NASA agreed last year to extend the SpaceX and Sierra Nevada agreements until March 31, 2015.
Major work is still ahead in SpaceX’s CCiCap agreement, including a pair of abort tests to check the performance of the Dragon capsule’s emergency escape system, which would engage to whisk astronauts away from an explosive launch mishap.
An abort test is planned for as soon as late April or early May at Cape Canaveral to demonstrate the Crew Dragon spaceship’s ability to escape from a dangerous situation on the launch pad. An in-flight abort demonstration is scheduled later this year from Vandenberg Air Force Base in California to show the capsule can get away from a faulty Falcon 9 booster after liftoff.

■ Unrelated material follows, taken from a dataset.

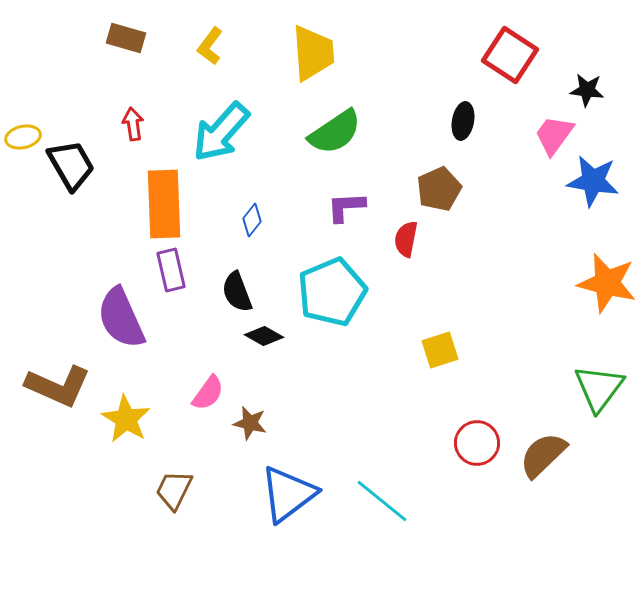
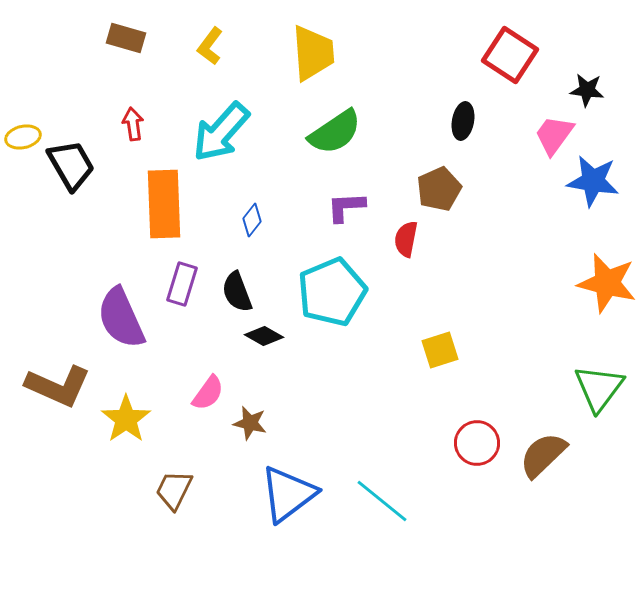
purple rectangle: moved 11 px right, 14 px down; rotated 30 degrees clockwise
yellow star: rotated 6 degrees clockwise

A document signed Feb. 27 by Bill Gerstenmaier, head of NASA’s human exploration and operations directorate, also indicates the CCiCap agreement’s extension will give SpaceX time to complete qualification of the Dragon’s primary structure and a crew vehicle critical design review.
The abort tests were slated for December 2013 and April 2014 under SpaceX’s original agreement with NASA.
SpaceX’s CCiCap milestones still to go are worth $95 million in payments from NASA.
NASA’s updated CCiCap deal with Sierra Nevada, signed by Gerstenmaier on March 2, gives the company’s engineers more time to complete an approach and landing test of the Dream Chaser space plane.
“We are eager to continue our work with NASA on development of the Dream Chaser Space System and appreciate NASA’s continued support of our program,” said Mark Sirangelo, corporate vice president of Sierra Nevada’s space systems division. “Agreeing to extend the (agreement) is recognition by NASA of the unique value of the Dream Chaser lifting-body vehicle.”
The Dream Chaser is not part of the next phase of NASA’s commercial crew program, but NASA has committed approximately $350 million since 2010 to Sierra Nevada supporting the space plane’s development.
The spacecraft — about one-third the size of a space shuttle orbiter — is designed to take off on top of a rocket and land on a runway. The Dream Chaser’s left main landing failed to deploy during a landing test at Edwards Air Force Base, California, in October 2013.
Sierra Nevada plans another atmospheric test flight later this year.
NASA also agreed to add an unfunded milestone to Sierra Nevada’s CCiCap agreement — a design closeout review — that officials say will verify the Dream Chaser’s design maturity ahead of a planned critical design review.
The critical design review itself is not part of the NASA agreement.
“As the only runway-landing, piloted space vehicle in development, Dream Chaser provides the opportunity to preserve the U.S. legacy of 30 years of space shuttle and lifting-body experience,” Sirangelo said in a statement. “The continued agreement and addition of the Closeout Review milestone ensures the entire Dream Chaser Space System continues its path forward to CDR maturation.”